**Task objective:** Read through the listing below and copy each line in which the word "Яшма" occurs.

**Records to use:**
Start of Block

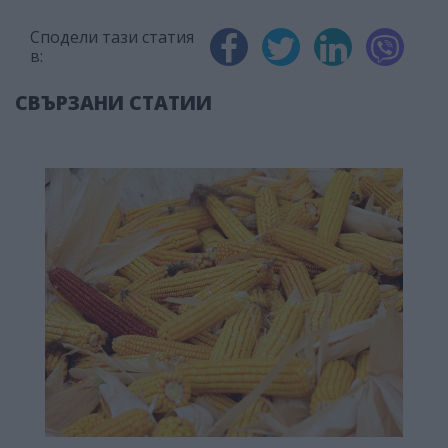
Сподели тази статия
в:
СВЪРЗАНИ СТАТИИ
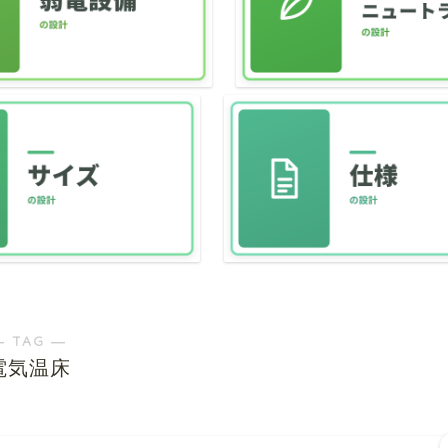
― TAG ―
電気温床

End of Block
Start of Block

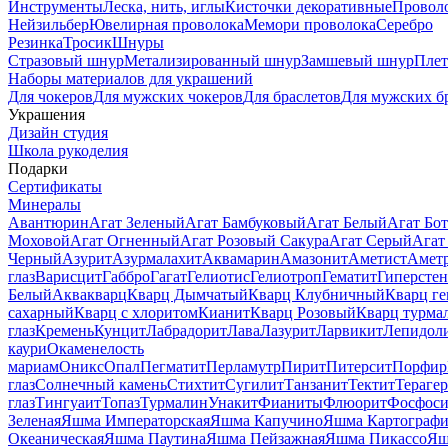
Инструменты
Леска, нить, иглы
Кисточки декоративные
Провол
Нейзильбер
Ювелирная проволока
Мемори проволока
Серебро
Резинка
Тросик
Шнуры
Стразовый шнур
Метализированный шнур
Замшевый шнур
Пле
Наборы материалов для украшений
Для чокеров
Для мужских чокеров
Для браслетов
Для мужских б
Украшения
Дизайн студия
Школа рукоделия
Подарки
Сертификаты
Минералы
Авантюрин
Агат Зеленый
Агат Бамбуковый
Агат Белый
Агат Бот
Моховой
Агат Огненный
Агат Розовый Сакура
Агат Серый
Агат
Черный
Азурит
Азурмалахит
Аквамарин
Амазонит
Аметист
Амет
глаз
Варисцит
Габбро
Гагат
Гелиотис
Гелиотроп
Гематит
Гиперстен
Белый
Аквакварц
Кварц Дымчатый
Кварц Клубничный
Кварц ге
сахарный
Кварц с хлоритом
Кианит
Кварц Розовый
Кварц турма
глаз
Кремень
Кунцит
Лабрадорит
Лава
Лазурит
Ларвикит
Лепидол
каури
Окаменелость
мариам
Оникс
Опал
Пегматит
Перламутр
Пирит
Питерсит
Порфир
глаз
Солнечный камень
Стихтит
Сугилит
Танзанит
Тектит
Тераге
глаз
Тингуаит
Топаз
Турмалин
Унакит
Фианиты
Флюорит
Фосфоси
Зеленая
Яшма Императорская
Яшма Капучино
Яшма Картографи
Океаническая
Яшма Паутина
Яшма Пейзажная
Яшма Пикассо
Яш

End of Block

**Answer section:**
Яшма Императорская
Яшма Капучино
Яшма Картографи
Яшма Паутина
Яшма Пейзажная
Яшма Пикассо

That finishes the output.